##### DATASET ENTRIES #####
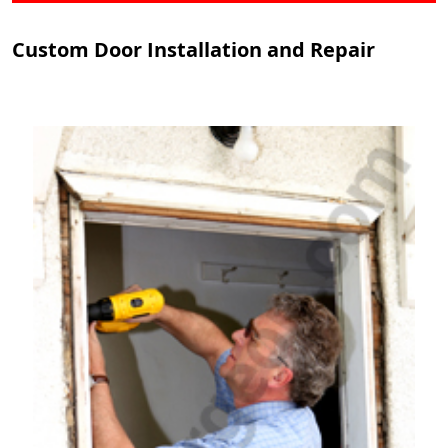
Custom Door Installation and Repair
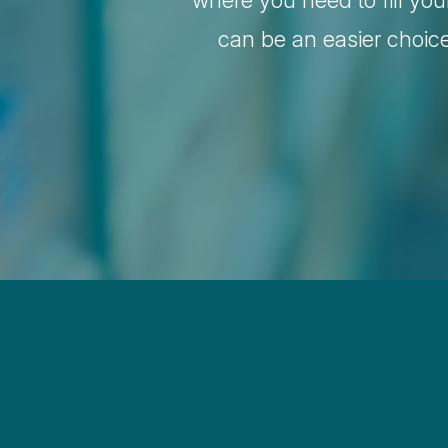
where you need to fill you
can be an easier choic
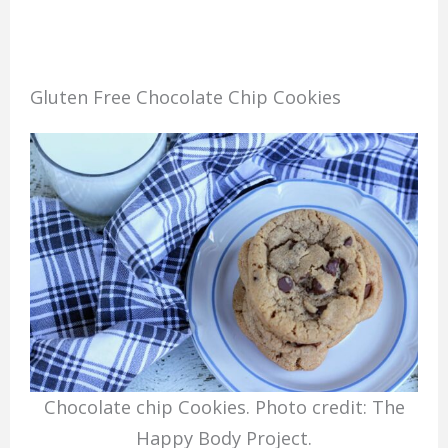
Gluten Free Chocolate Chip Cookies
Chocolate chip Cookies. Photo credit: The
Happy Body Project.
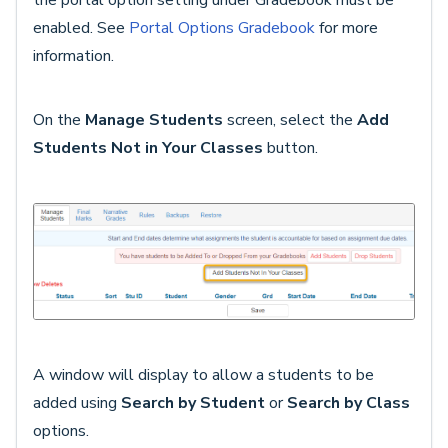
the portal option setting under Gradebook must be
enabled. See
Portal Options Gradebook
for more
information.
On the
Manage Students
screen, select the
Add
Students Not in Your Classes
button.
A window will display to allow a students to be
added using
Search by Student
or
Search by Class
options.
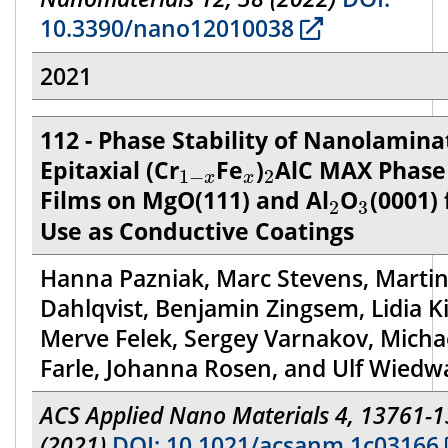
10.3390/nano12010038
2021
112 - Phase Stability of Nanolamin
1
−
x
x
2
Epitaxial (Cr
Fe
)
AlC MAX Phase
1
−
2
x
x
2
3
Films on MgO(111) and Al
O
(0001) 
2
3
Use as Conductive Coatings
Hanna Pazniak, Marc Stevens, Marti
Dahlqvist, Benjamin Zingsem, Lidia K
Merve Felek, Sergey Varnakov, Micha
Farle, Johanna Rosen, and Ulf Wiedw
ACS Applied Nano Materials 4, 13761-
(2021)
DOI: 10.1021/acsanm.1c03166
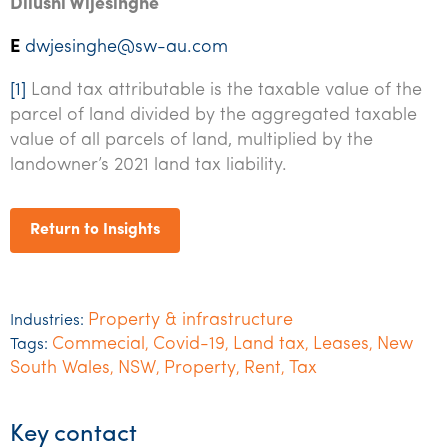
Dilushi Wijesinghe
E
dwjesinghe@sw-au.com
[1]
Land tax attributable is the taxable value of the
parcel of land divided by the aggregated taxable
value of all parcels of land, multiplied by the
landowner’s 2021 land tax liability.
Return to Insights
Property & infrastructure
Industries:
Commecial
Covid-19
Land tax
Leases
New
Tags:
,
,
,
,
South Wales
NSW
Property
Rent
Tax
,
,
,
,
Key contact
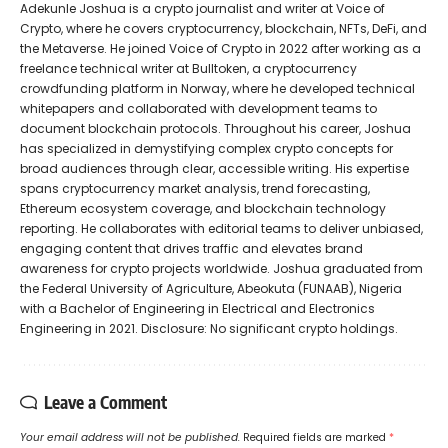
Adekunle Joshua is a crypto journalist and writer at Voice of
Crypto, where he covers cryptocurrency, blockchain, NFTs, DeFi, and
the Metaverse. He joined Voice of Crypto in 2022 after working as a
freelance technical writer at Bulltoken, a cryptocurrency
crowdfunding platform in Norway, where he developed technical
whitepapers and collaborated with development teams to
document blockchain protocols. Throughout his career, Joshua
has specialized in demystifying complex crypto concepts for
broad audiences through clear, accessible writing. His expertise
spans cryptocurrency market analysis, trend forecasting,
Ethereum ecosystem coverage, and blockchain technology
reporting. He collaborates with editorial teams to deliver unbiased,
engaging content that drives traffic and elevates brand
awareness for crypto projects worldwide. Joshua graduated from
the Federal University of Agriculture, Abeokuta (FUNAAB), Nigeria
with a Bachelor of Engineering in Electrical and Electronics
Engineering in 2021. Disclosure: No significant crypto holdings.
Leave a Comment
Your email address will not be published.
Required fields are marked
*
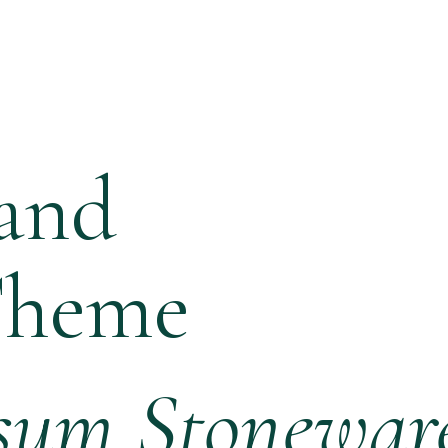
and
Theme
sum Stonewar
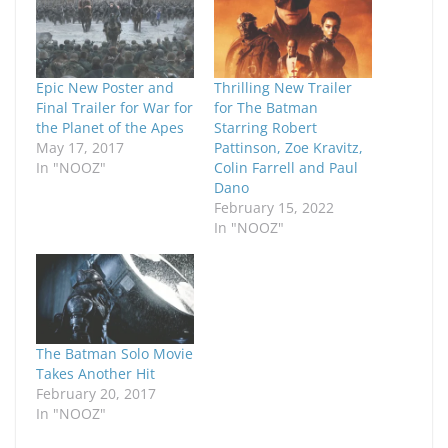
Epic New Poster and
Thrilling New Trailer
Final Trailer for War for
for The Batman
the Planet of the Apes
Starring Robert
May 17, 2017
Pattinson, Zoe Kravitz,
In "NOOZ"
Colin Farrell and Paul
Dano
February 15, 2022
In "NOOZ"
The Batman Solo Movie
Takes Another Hit
February 20, 2017
In "NOOZ"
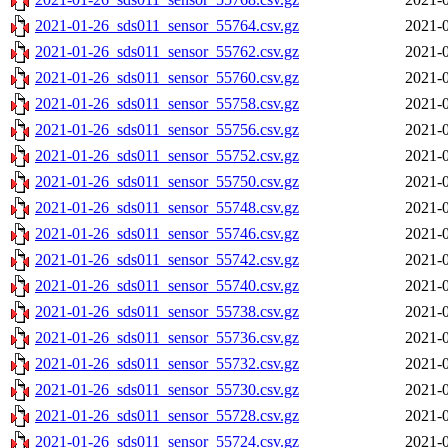
2021-01-26_sds011_sensor_55764.csv.gz
2021-0
2021-01-26_sds011_sensor_55762.csv.gz
2021-0
2021-01-26_sds011_sensor_55760.csv.gz
2021-0
2021-01-26_sds011_sensor_55758.csv.gz
2021-0
2021-01-26_sds011_sensor_55756.csv.gz
2021-0
2021-01-26_sds011_sensor_55752.csv.gz
2021-0
2021-01-26_sds011_sensor_55750.csv.gz
2021-0
2021-01-26_sds011_sensor_55748.csv.gz
2021-0
2021-01-26_sds011_sensor_55746.csv.gz
2021-0
2021-01-26_sds011_sensor_55742.csv.gz
2021-0
2021-01-26_sds011_sensor_55740.csv.gz
2021-0
2021-01-26_sds011_sensor_55738.csv.gz
2021-0
2021-01-26_sds011_sensor_55736.csv.gz
2021-0
2021-01-26_sds011_sensor_55732.csv.gz
2021-0
2021-01-26_sds011_sensor_55730.csv.gz
2021-0
2021-01-26_sds011_sensor_55728.csv.gz
2021-0
2021-01-26_sds011_sensor_55724.csv.gz
2021-0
#####
(WHAT YOU SHOULD DO)
Every line of the data above is to be repeated exactly; the images are to be left out.

(WORKED SOLUTION)
Custom Door Installation and Repair
where you need to fill you
can be an easier choic
Gluten Free Chocolate Chip Cookies
Chocolate chip Cookies. Photo credit: The
Happy Body Project.
the portal option setting under Gradebook must be
enabled. See
Portal Options Gradebook
for more
information.
On the
Manage Students
screen, select the
Add
Students Not in Your Classes
button.
A window will display to allow a students to be
added using
Search by Student
or
Search by Class
options.
10.3390/nano12010038
2021
112 - Phase Stability of Nanolamin
1
−
x
x
2
Epitaxial (Cr
Fe
)
AlC MAX Phase
1
−
2
x
x
2
3
Films on MgO(111) and Al
O
(0001) 
2
3
Use as Conductive Coatings
Hanna Pazniak, Marc Stevens, Marti
Dahlqvist, Benjamin Zingsem, Lidia K
Merve Felek, Sergey Varnakov, Micha
Farle, Johanna Rosen, and Ulf Wiedw
ACS Applied Nano Materials 4, 13761-
(2021)
DOI: 10.1021/acsanm.1c03166
Dilushi Wijesinghe
E
dwjesinghe@sw-au.com
[1]
Land tax attributable is the taxable value of the
parcel of land divided by the aggregated taxable
value of all parcels of land, multiplied by the
landowner’s 2021 land tax liability.
Return to Insights
Property & infrastructure
Industries:
Commecial
Covid-19
Land tax
Leases
New
Tags:
,
,
,
,
South Wales
NSW
Property
Rent
Tax
,
,
,
,
Key contact
Adekunle Joshua is a crypto journalist and writer at Voice of
Crypto, where he covers cryptocurrency, blockchain, NFTs, DeFi, and
the Metaverse. He joined Voice of Crypto in 2022 after working as a
freelance technical writer at Bulltoken, a cryptocurrency
crowdfunding platform in Norway, where he developed technical
whitepapers and collaborated with development teams to
document blockchain protocols. Throughout his career, Joshua
has specialized in demystifying complex crypto concepts for
broad audiences through clear, accessible writing. His expertise
spans cryptocurrency market analysis, trend forecasting,
Ethereum ecosystem coverage, and blockchain technology
reporting. He collaborates with editorial teams to deliver unbiased,
engaging content that drives traffic and elevates brand
awareness for crypto projects worldwide. Joshua graduated from
the Federal University of Agriculture, Abeokuta (FUNAAB), Nigeria
with a Bachelor of Engineering in Electrical and Electronics
Engineering in 2021. Disclosure: No significant crypto holdings.
Leave a Comment
Your email address will not be published.
Required fields are marked
*
and
Theme
sum Stonewar
Epic New Poster and
Thrilling New Trailer
Final Trailer for War for
for The Batman
the Planet of the Apes
Starring Robert
May 17, 2017
Pattinson, Zoe Kravitz,
In "NOOZ"
Colin Farrell and Paul
Dano
February 15, 2022
In "NOOZ"
The Batman Solo Movie
Takes Another Hit
February 20, 2017
In "NOOZ"
2021-01-26_sds011_sensor_55764.csv.gz
2021-0
2021-01-26_sds011_sensor_55762.csv.gz
2021-0
2021-01-26_sds011_sensor_55760.csv.gz
2021-0
2021-01-26_sds011_sensor_55758.csv.gz
2021-0
2021-01-26_sds011_sensor_55756.csv.gz
2021-0
2021-01-26_sds011_sensor_55752.csv.gz
2021-0
2021-01-26_sds011_sensor_55750.csv.gz
2021-0
2021-01-26_sds011_sensor_55748.csv.gz
2021-0
2021-01-26_sds011_sensor_55746.csv.gz
2021-0
2021-01-26_sds011_sensor_55742.csv.gz
2021-0
2021-01-26_sds011_sensor_55740.csv.gz
2021-0
2021-01-26_sds011_sensor_55738.csv.gz
2021-0
2021-01-26_sds011_sensor_55736.csv.gz
2021-0
2021-01-26_sds011_sensor_55732.csv.gz
2021-0
2021-01-26_sds011_sensor_55730.csv.gz
2021-0
2021-01-26_sds011_sensor_55728.csv.gz
2021-0
2021-01-26_sds011_sensor_55724.csv.gz
2021-0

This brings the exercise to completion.